Classic Collision Atlanta #327

Posted on 09. Aug, 2015 by in Classic Collision Atlanta

5/9/13

Yesterday, I had he most  vivid dreams…and I woke up with what felt like rage. Wow, I hadn’t felt this inspired in weeks.  I kept telling them that its not healthy to feel nothing. Not dealing with things will always catch up with you, in the end.

I guess maybe it wasn’t rage…it was more like an intense passion…for what I am doing. I guess we all become numb, after a while. I guess I could not fight and get killed…or I can fight and get killed. Some might think that I shouldn’t exhaust all of my energy…and enjoy my life…until Doom’s Day…I have tried so many times.

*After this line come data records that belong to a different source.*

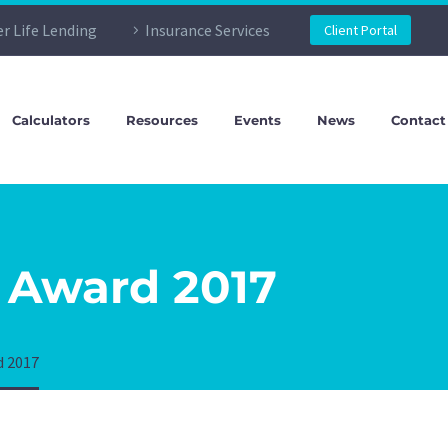
er Life Lending
Insurance Services
Client Portal
Calculators
Resources
Events
News
Contact
 Award 2017
d 2017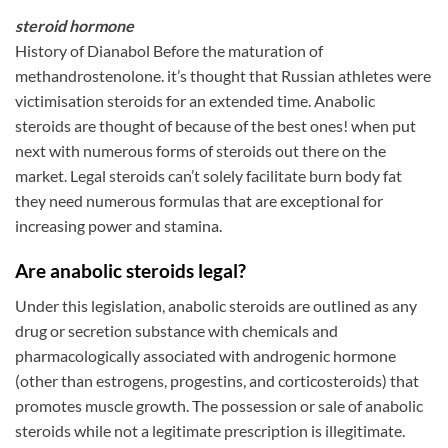
steroid hormone
History of Dianabol Before the maturation of
methandrostenolone. it’s thought that Russian athletes were
victimisation steroids for an extended time. Anabolic
steroids are thought of because of the best ones! when put
next with numerous forms of steroids out there on the
market. Legal steroids can’t solely facilitate burn body fat
they need numerous formulas that are exceptional for
increasing power and stamina.
Are anabolic steroids legal?
Under this legislation, anabolic steroids are outlined as any
drug or secretion substance with chemicals and
pharmacologically associated with androgenic hormone
(other than estrogens, progestins, and corticosteroids) that
promotes muscle growth. The possession or sale of anabolic
steroids while not a legitimate prescription is illegitimate.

Obviously that is something that I am not successful at…fighting  back is something I have had to learn how to do…over the years. It began as survival…it will go down as fighting for my life.

I cant want until this portion is over…then maybe I will have five minutes to breathe…before I get my throat slit…and can breathe no longer.

I read an article in Joyce’s magazine today about the Green Light organization that was started by her Ministry. I don’t believe in envy but…a piece of me envied the volunteers. How selfless it must be…a career that gives back…and to give up your time, without compensation…to help those that society has forgotten. Its easy to ignore the homeless…easier to ignore the fact the many of you are on the verge of it, everyday!

Many of these people fought for their country…and are now forgotten. Sounds like Manfred mentality….you’re only as good as what you did yesterday!